AgencyZoom is a Vertafore-backed CRM that started in personal lines P&C and has been pulling toward benefits for the last few years. It is genuinely good at what it was built for — auto + home + small commercial — but the benefits side carries the architectural assumptions of P&C: short policies, single-line products, no concept of enrolled lives or carrier appointments per line.
The benefits broker workflow doesn't fit those primitives. A medical group has 47 dependents on the spousal-coverage line, the chiropractor in network for 12 of them dropped out of UnitedHealthcare's PPO three months before renewal, and the broker only books 70% of cases with that carrier because their state license + E&O + appointment matrix says so. AgencyZoom doesn't model any of that, so the outbound side ends up generic.

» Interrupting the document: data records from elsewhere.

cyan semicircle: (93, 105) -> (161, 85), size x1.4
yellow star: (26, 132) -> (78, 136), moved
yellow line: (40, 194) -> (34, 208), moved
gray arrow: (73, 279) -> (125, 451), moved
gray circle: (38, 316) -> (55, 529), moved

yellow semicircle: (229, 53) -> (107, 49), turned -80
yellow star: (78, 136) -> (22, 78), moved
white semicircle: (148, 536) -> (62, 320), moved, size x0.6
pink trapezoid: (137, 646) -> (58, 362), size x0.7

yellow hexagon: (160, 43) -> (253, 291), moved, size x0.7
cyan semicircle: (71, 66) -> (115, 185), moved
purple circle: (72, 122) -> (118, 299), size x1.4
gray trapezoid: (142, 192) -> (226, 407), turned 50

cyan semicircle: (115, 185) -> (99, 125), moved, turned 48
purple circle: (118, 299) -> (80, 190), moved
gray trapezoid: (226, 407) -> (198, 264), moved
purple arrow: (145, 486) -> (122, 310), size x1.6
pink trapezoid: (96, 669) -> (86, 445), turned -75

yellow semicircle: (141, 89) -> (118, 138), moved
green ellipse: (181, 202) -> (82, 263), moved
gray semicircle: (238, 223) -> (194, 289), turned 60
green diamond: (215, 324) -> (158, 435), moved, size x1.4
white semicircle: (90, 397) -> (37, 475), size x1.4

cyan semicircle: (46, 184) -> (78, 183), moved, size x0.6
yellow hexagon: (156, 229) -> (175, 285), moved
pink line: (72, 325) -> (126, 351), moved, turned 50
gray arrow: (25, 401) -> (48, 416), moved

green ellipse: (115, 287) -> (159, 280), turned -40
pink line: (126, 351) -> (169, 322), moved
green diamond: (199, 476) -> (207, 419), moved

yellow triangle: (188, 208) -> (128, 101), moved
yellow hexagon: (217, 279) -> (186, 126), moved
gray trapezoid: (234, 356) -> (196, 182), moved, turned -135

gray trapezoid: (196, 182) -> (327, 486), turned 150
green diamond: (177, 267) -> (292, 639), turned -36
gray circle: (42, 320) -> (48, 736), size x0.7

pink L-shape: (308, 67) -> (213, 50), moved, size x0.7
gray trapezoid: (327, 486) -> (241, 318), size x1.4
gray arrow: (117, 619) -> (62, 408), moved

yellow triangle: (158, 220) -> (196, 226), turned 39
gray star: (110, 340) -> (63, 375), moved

Velora was designed broker-first. The targeting layer pulls from Form 5500 filings, NPI lookups, and 79 carriers worth of network deltas through Velora Network MCP. Cadences fire backward from a renewal month, not a creation date. AI voice agents adopt state-specific TCPA disclosures (TX SB 140, CA AB 2905, the FL/WA/OK/MD mini-TCPA). Reply triage classifies into six benefits-relevant intents — meeting, objection, OOO, unsub, bounce, question. Every cell in the comparison table below reflects real shipped code with tests.
If you're a multi-line P&C-and-benefits agency and your P&C book is the larger of the two, AgencyZoom is probably worth keeping for the AMS layer and supplementing with Velora for the benefits outbound — it's the cleanest split. If you're benefits-only, the two products overlap on email marketing but diverge on every benefits-specific feature.